Pendataan dan Pengukuran Tanah Wakaf Masjid Nurul Ikhwan Onan Tukka

Tukka (Humas) Dalam mendukung program kinerja dalam Kementerian Agama mengenai tentang tanah  wakaf maka Ka KUA Kecamatan Tukka, Penghulu dan Pegawai KUA Kec.Tukka melakukan pendataan tanah wakaf di Onan Tukka (23/6).  Mengacu pada PMA No. 3 Tahun 2006 tentang Pelaksanaan Peraturan Pemerintah No. 42 Tahun 2006 tentang Pelaksanaan UU No. 41 Tahun 2004 tentang Wakaf.

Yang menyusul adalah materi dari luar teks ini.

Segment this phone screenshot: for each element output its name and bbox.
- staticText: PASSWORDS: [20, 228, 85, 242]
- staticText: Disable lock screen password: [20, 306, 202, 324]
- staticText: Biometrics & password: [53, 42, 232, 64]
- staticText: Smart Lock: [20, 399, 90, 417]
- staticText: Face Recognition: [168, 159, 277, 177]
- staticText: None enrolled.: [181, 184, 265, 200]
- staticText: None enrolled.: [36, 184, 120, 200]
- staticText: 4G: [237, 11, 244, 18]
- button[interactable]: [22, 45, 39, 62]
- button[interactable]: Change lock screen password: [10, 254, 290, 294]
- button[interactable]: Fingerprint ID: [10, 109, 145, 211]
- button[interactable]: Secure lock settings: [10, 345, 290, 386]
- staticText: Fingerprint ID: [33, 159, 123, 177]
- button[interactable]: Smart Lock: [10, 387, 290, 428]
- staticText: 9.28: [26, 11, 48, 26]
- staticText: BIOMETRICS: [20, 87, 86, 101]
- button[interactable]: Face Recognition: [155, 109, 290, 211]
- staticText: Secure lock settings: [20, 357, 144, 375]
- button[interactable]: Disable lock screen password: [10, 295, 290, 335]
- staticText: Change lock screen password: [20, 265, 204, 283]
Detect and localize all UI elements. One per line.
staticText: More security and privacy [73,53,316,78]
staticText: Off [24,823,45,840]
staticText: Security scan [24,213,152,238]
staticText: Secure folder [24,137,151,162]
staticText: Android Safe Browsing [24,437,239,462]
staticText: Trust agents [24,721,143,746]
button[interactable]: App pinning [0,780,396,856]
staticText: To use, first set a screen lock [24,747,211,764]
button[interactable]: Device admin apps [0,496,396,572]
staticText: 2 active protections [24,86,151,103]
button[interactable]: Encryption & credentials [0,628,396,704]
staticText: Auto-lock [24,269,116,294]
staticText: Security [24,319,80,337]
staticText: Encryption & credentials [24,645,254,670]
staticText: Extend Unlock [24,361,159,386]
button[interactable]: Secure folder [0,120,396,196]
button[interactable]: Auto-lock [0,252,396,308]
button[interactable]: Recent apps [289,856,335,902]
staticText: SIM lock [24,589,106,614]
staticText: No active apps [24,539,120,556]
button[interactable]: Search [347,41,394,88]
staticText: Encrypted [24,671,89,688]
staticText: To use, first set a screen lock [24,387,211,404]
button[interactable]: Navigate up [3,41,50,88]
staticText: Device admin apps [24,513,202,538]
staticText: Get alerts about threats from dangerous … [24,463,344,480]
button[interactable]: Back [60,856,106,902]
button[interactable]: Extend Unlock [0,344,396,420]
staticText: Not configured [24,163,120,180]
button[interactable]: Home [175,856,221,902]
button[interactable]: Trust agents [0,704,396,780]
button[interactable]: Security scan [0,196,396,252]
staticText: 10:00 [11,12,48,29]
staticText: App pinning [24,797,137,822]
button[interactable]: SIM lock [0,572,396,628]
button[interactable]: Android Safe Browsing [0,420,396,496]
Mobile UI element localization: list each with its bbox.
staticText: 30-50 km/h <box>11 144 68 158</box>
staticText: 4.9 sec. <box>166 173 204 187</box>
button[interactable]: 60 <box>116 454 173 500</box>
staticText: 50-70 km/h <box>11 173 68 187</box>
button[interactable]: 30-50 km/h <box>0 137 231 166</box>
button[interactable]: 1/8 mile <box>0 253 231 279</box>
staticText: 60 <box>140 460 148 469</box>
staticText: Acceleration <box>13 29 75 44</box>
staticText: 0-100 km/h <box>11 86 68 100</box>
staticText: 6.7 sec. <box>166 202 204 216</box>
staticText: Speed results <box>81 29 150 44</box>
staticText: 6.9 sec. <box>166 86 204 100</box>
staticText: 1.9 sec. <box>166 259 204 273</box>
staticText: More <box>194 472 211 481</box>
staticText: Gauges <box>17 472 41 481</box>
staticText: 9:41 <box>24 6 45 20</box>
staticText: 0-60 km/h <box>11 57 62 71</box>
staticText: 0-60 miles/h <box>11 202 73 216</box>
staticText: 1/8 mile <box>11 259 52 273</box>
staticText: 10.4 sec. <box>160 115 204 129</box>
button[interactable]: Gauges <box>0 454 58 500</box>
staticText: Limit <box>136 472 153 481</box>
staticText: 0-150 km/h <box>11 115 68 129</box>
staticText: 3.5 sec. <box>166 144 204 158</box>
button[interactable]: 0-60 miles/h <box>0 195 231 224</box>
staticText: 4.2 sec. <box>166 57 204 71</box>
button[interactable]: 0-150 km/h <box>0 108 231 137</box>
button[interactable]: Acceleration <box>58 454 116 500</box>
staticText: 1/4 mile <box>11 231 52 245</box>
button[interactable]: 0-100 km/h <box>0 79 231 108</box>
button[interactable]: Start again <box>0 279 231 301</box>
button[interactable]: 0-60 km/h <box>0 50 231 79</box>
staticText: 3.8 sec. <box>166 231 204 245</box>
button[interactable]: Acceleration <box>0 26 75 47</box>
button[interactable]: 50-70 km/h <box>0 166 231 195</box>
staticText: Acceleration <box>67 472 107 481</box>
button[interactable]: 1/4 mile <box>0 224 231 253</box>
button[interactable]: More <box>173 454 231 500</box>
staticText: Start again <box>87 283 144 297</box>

Tata cara pembuatan administrasi tanah wakaf di Indonesia mengacu pada prosedur yang ditetapkan oleh hukum dan peraturan yang berlaku. Proses ini melibatkan beberapa tahap, mulai dari pengajuan hingga pencatatan tanah wakaf. Berikut adalah langkah-langkah umum dalam pembuatan administrasi tanah wakaf: Persiapan Dokumen, Tanah yang akan diwakafkan, Surat Wakaf, Identitas Wakif dan Nazir, Dokumen pendukung lainnya: Sertifikat tanah, identitas pribadi, dan surat-surat terkait lainnya. Dan inilah tahapan yang sudah dilakukan dalam kegiatan ini dan Selanjutnya akan ditindak lanjuti.

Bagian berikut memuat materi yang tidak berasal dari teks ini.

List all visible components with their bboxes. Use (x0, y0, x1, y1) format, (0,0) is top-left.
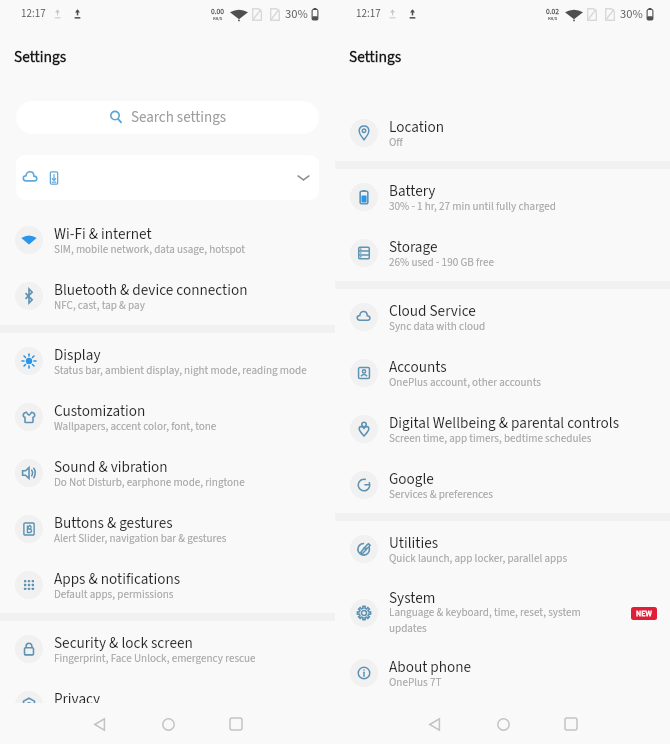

Menurut Salah Satu Pegawai KUA Kec.Tukka, Adapun  Penyusunan Akta Wakaf yaitu Proses pembuatan Akta Wakaf biasanya dilakukan di hadapan Pejabat Pembuat Akta Wakaf (PPAW), yang bisa berupa notaris atau pejabat lain yang ditunjuk oleh Kementerian Agama (Kemenag)., Akta Wakaf mencakup keterangan lengkap mengenai tanah yang diwakafkan, tujuan wakaf, serta hak dan kewajiban Nazir., Akta ini harus mencakup data tanah, batas-batasnya, serta pengesahan bahwa tanah tersebut benar-benar milik wakif dan bebas dari beban hukum apapun.

Pendaftaran Wakaf dilakukan Setelah Akta Wakaf dibuat, tanah wakaf harus didaftarkan di Kantor Pertanahan setempat agar status tanah tersebut tercatat dalam sistem administrasi pertanahan,Pendaftaran dilakukan dengan menyerahkan salinan akta wakaf dan dokumen terkait lainnya ke BPN untuk mendapatkan pengesahan status tanah sebagai wakaf, Kantor Pertanahan akan menerbitkan sertifikat wakaf sebagai tanda bahwa tanah tersebut sah dan tercatat dalam administrasi pertanahan negara.Dalam Hal Pencatatan Tanah Wakaf di Kemenag , Setelah terdaftar di BPN, tanah wakaf juga harus dicatatkan pada Kantor Kementerian Agama setempat.